▶ **Problem details**
Each line of the data below that holds the word "filing" is to be reported in full.

▶ **Dataset excerpts**
..........

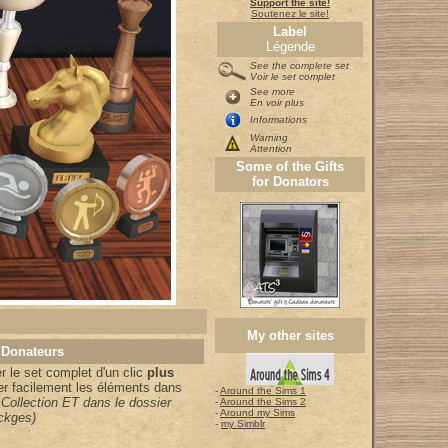
Support the site!
Soutenez le site!
Label
Légende
See the complete set
Voir le set complet
See more
En voir plus
Informations
Warning
Attention
Some of the Gifts
for Donators
My other sites
 Donateurs
 le set complet d'un clic
plus
er facilement les éléments dans
-
Around the Sims 1
 Collection ET dans le dossier
-
Around the Sims 2
-
Around my Sims
ckges)
-
my Simblr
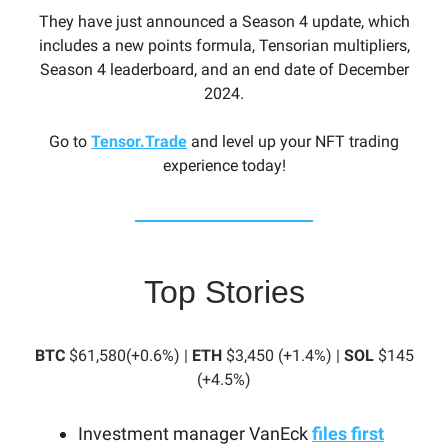
They have just announced a Season 4 update, which
includes a new points formula, Tensorian multipliers,
Season 4 leaderboard, and an end date of December
2024.
Go to
Tensor.Trade
and level up your NFT trading
experience today!
Top Stories
BTC
$61,580(+0.6%) |
ETH
$3,450 (+1.4%) |
SOL
$145
(+4.5%)
Investment manager VanEck
files first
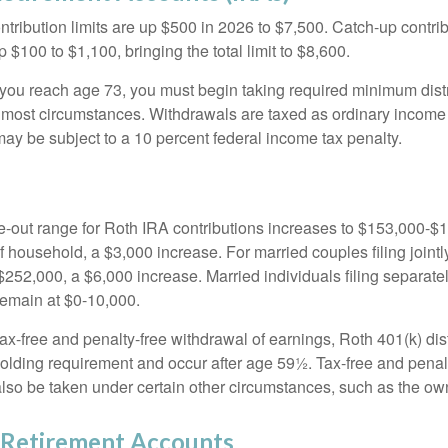
ntribution limits are up $500 in 2026 to $7,500. Catch-up contrib
 $100 to $1,100, bringing the total limit to $8,600.
u reach age 73, you must begin taking required minimum distr
n most circumstances. Withdrawals are taxed as ordinary income 
ay be subject to a 10 percent federal income tax penalty.
out range for Roth IRA contributions increases to $153,000-$1
f household, a $3,000 increase. For married couples filing jointl
252,000, a $6,000 increase. Married individuals filing separatel
emain at $0-10,000.
 tax-free and penalty-free withdrawal of earnings, Roth 401(k) dis
holding requirement and occur after age 59½. Tax-free and penal
lso be taken under certain other circumstances, such as the ow
Retirement Accounts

..........

▶ **Written solution**
f household, a $3,000 increase. For married couples filing jointl
252,000, a $6,000 increase. Married individuals filing separatel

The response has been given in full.